Articles like this one, while of strictly local interest, provide an overview of a specific scene. In this case the review sheds light on the Venezuelan art milieu—focusing on a new generation of creators who, at the time, were beginning to make a name for themselves as “acclaimed” artists—and on the decision makers in the community. The list of names of the people who awarded the prizes and served on the jury shows that the cultural institutions at the time were in the hands of prominent members of the earliest wave of Venezuelan modernity whose main task consisted of creating a sense of national identity inspired by the local landscape and the country’s ideal inhabitants. The 1950s saw the clash that led to the emergence of Geometric Abstraction in the following years, as well as the ties that bound the two trends, with the landscape movement creating the ideal, almost Eden-like environment in which to build the modern country that all Venezuelans dreamed of at that time (with artists who had embraced Geometric Abstraction at the forefront). Protagonists of that first wave of modernity, such as Arturo Uslar Pietri in literature and Alfredo Boulton in the field of photography, awarded prizes to the future abstract and Kinetic artists, representing the bonds that linked artists and their works.
This brief newspaper review underscores the fact that the Venezuelan art world in the 1950s was tiny, with a handful of families dominating the country’s art scene. This is made clear by the repetition of the names of the people handing out the prizes and serving on the jury and, ironically, of artists who were either members of those families or were somehow connected to them.

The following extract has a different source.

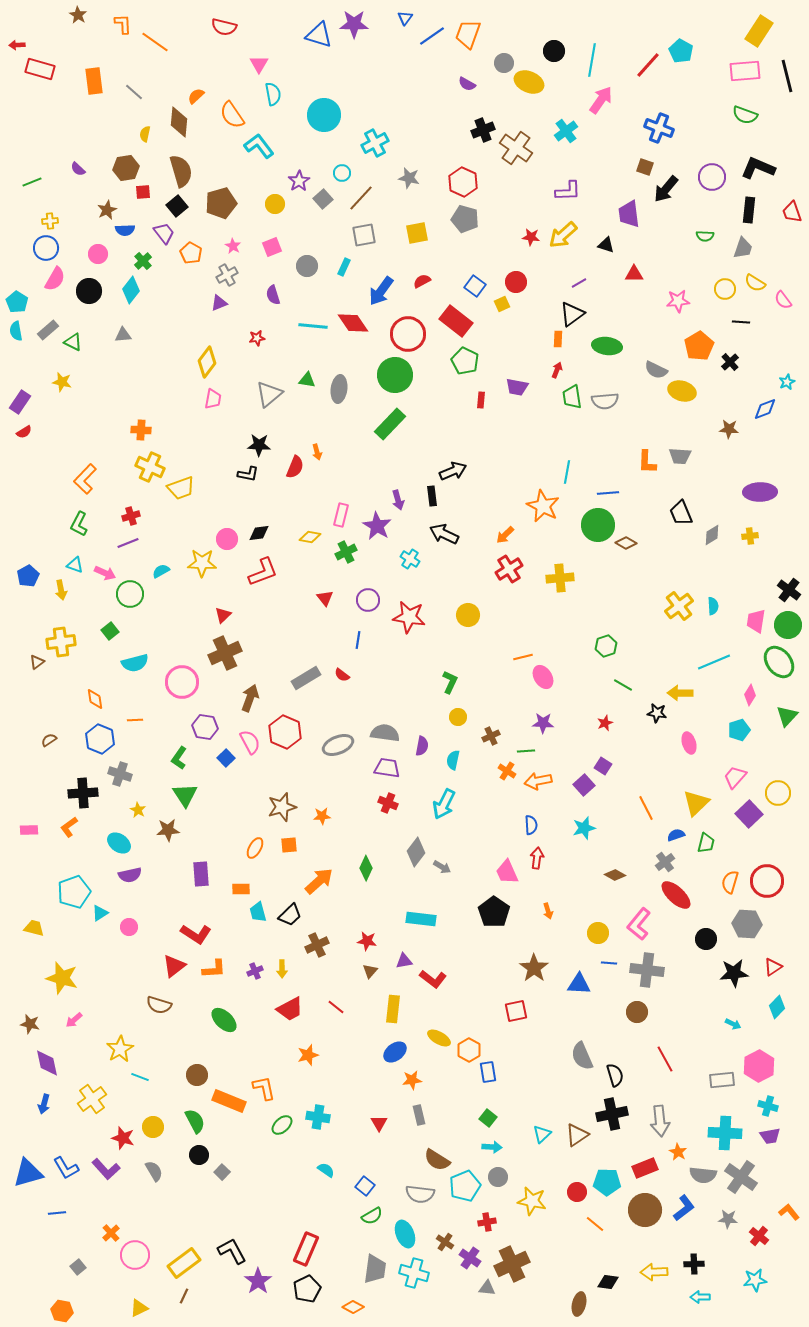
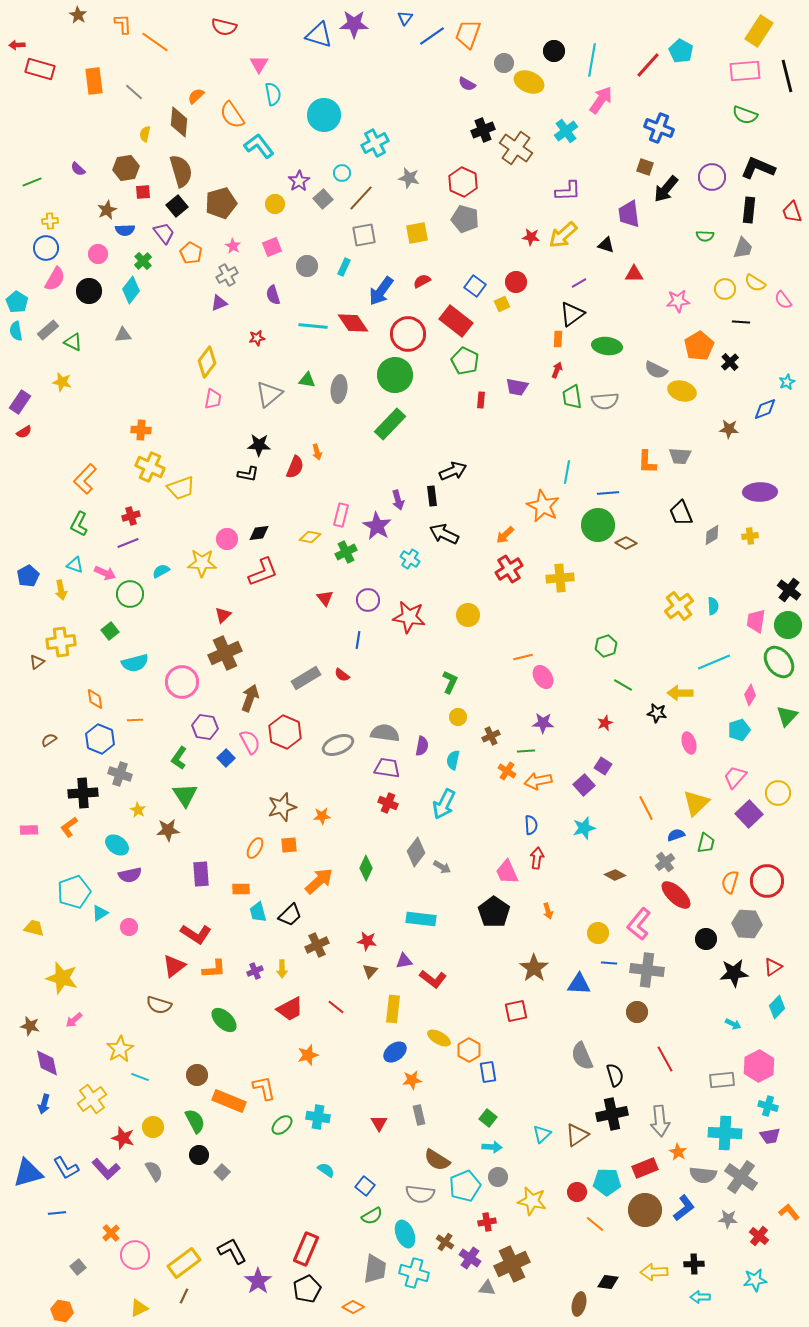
cyan ellipse at (119, 843): moved 2 px left, 2 px down
brown star at (30, 1024): moved 2 px down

The Zuloagas and the Brandts awarded prizes, were members of the jury, and were artists. The Boultons, the Pietris, and the Vollmers were related and were close friends of the Rohls, and so on.

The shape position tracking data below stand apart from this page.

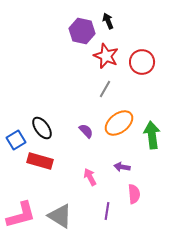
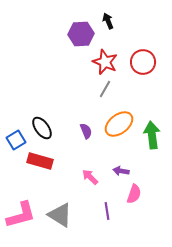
purple hexagon: moved 1 px left, 3 px down; rotated 15 degrees counterclockwise
red star: moved 1 px left, 6 px down
red circle: moved 1 px right
orange ellipse: moved 1 px down
purple semicircle: rotated 21 degrees clockwise
purple arrow: moved 1 px left, 4 px down
pink arrow: rotated 18 degrees counterclockwise
pink semicircle: rotated 24 degrees clockwise
purple line: rotated 18 degrees counterclockwise
gray triangle: moved 1 px up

It is interesting to consider the conflicts the young Cruz-Diez was grappling with in those days when we note that he was awarded a prize for his “meticulous landscape” just two years before producing his first abstract works in 1954, at a time when his classmates were launching their architectural studies at the Universidad Central de Venezuela with works of Geometric Abstract art. These inner conflicts are ignored by the article, which indicates that the art scene at the time was dominated by the landscape painting that had been inherited from the first half of the twentieth century and, incidentally, practiced by some members of the jury (Manuel Cabré, Pedro Ángel González, and Rafael Ramón González, among others) and prizewinning artists (Carlos Cruz-Diez and Elisa Elvira Zuloaga).